Incorporating genomic annotation into single-step genomic prediction with imputed whole-genome sequence data
Teng Jin-yan,Ye Shoo-pan,Gao Ning,Chen Zi-tao,Diao Shu-qi,Li Xiu-jin,Yuan Xiao-long,Zhang Hao,Li Jia-qi,Zhang Xi-quan,Zhang Zhe
DOI: https://doi.org/10.1016/S2095-3119(21)63813-3
IF: 4.8
2022-01-01
Journal of Integrative Agriculture
Abstract:Single-step genomic best linear unbiased prediction (ssGBLUP) is now intensively investigated and widely used in livestock breeding due to its beneficial feature of combining information from both genotyped and ungenotyped individuals in the single model.
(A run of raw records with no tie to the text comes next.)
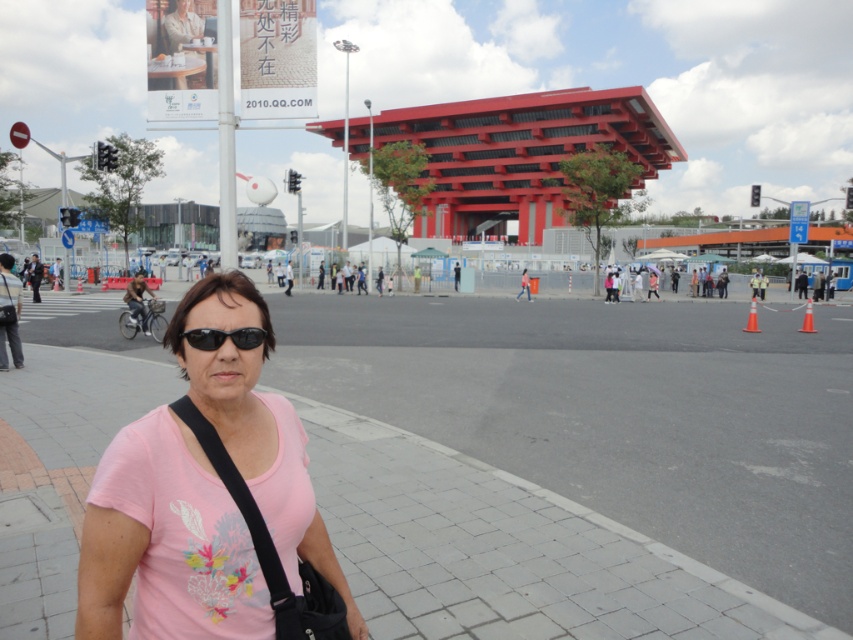 Can you confirm if gray concrete pavement at lower left is shorter than pink fabric shirt at center?

No, gray concrete pavement at lower left is not shorter than pink fabric shirt at center.

Does gray concrete pavement at lower left have a larger size compared to pink fabric shirt at center?

Yes, gray concrete pavement at lower left is bigger than pink fabric shirt at center.

Between point (3, 404) and point (213, 401), which one is positioned behind?

Point (3, 404)

Locate an element on the screen. The height and width of the screenshot is (640, 853). gray concrete pavement at lower left is located at coordinates (576, 465).

Can you confirm if gray concrete pavement at lower left is positioned below black matte sunglasses at center?

Indeed, gray concrete pavement at lower left is positioned under black matte sunglasses at center.

Between gray concrete pavement at lower left and black matte sunglasses at center, which one is positioned lower?

gray concrete pavement at lower left

Who is more distant from viewer, (x=666, y=516) or (x=247, y=337)?

The point (x=666, y=516) is behind.

I want to click on gray concrete pavement at lower left, so click(576, 465).

Does pink fabric shirt at center appear over black matte sunglasses at center?

No.

Is point (164, 596) in front of point (247, 330)?

Yes, point (164, 596) is in front of point (247, 330).

This screenshot has height=640, width=853. Find the location of `pink fabric shirt at center`. pink fabric shirt at center is located at coordinates (166, 541). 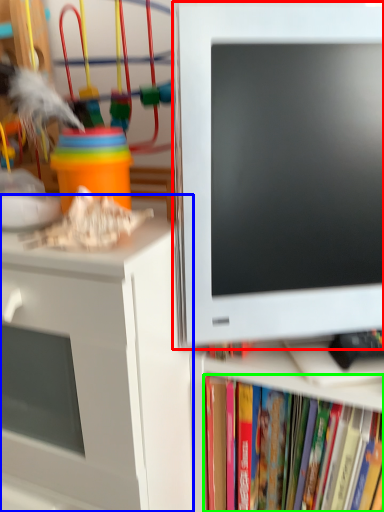 Question: Considering the real-world distances, which object is farthest from computer monitor (highlighted by a red box)? desk (highlighted by a blue box) or book (highlighted by a green box)?

Choices:
 (A) desk
 (B) book

Answer: (B) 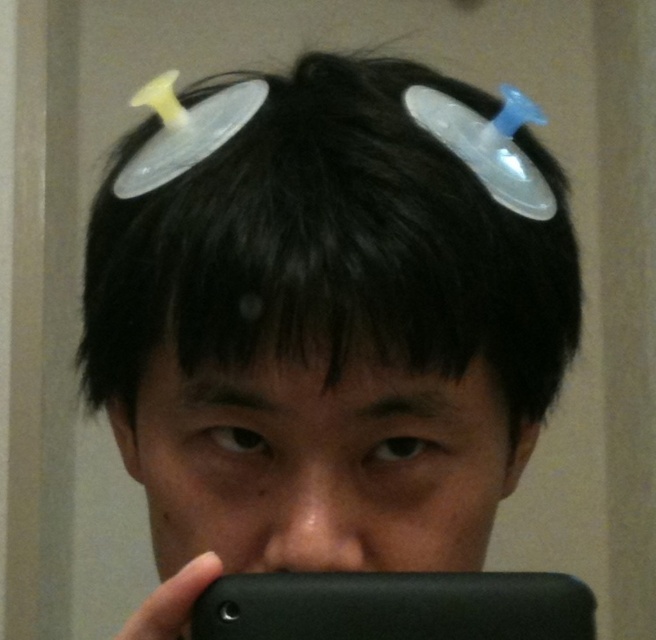 You are a photographer trying to capture the perfect selfie. The person in the image has black matte hair at upper center. Where exactly should you position your camera to ensure the hair is centered in the frame?

The black matte hair at upper center is located at point (331,248), so position your camera to center the frame on those coordinates to capture the hair precisely.

Looking at this image, you are a photographer trying to frame a portrait. The subject has black matte hair at upper center and is holding a black matte smartphone at lower center. Which object is positioned higher in the frame?

The black matte hair at upper center is positioned higher in the frame compared to the black matte smartphone at lower center because it has a greater height.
With the increasing accessibility of whole-genome sequence (WGS) data at the population level, more attention is being paid to the usage of WGS data in ssGBLUP. The predictive ability of ssGBLUP using WGS data might be improved by incorporating biological knowledge from public databases. Thus, we extended ssGBLUP, incorporated genomic annotation information into the model, and evaluated them using a yellow-feathered chicken population as the examples. The chicken population consisted of 1 338 birds with 23 traits, where imputed WGS data including 5 127 612 single nucleotide polymorphisms (SNPs) are available for 895 birds. Considering different combinations of annotation information and models, original ssGBLUP, haplotype-based ssGHBLUP, and four extended ssGBLUP incorporating genomic annotation models were evaluated. Based on the genomic annotation (GRCg6a) of chickens, 3 155 524 and 94 837 SNPs were mapped to genic and exonic regions, respectively. Extended ssGBLUP using genic/exonic SNPs outperformed other models with respect to predictive ability in 15 out of 23 traits, and their advantages ranged from 2.5 to 6.1% compared with original ssGBLUP. In addition, to further enhance the performance of genomic prediction with imputed WGS data, we investigated the genotyping strategies of reference population on ssGBLUP in the chicken population. Comparing two strategies of individual selection for genotyping in the reference population, the strategy of evenly selection by family (SBF) performed slightly better than random selection in most situations. Overall, we extended genomic prediction models that can comprehensively utilize WGS data and genomic annotation information in the framework of ssGBLUP, and validated the idea that properly handling the genomic annotation information and WGS data increased the predictive ability of ssGBLUP. Moreover, while using WGS data, the genotyping strategy of maximizing the expected genetic relationship between the reference and candidate population could further improve the predictive ability of ssGBLUP. The results from this study shed light on the comprehensive usage of genomic annotation information in WGS-based single-step genomic prediction.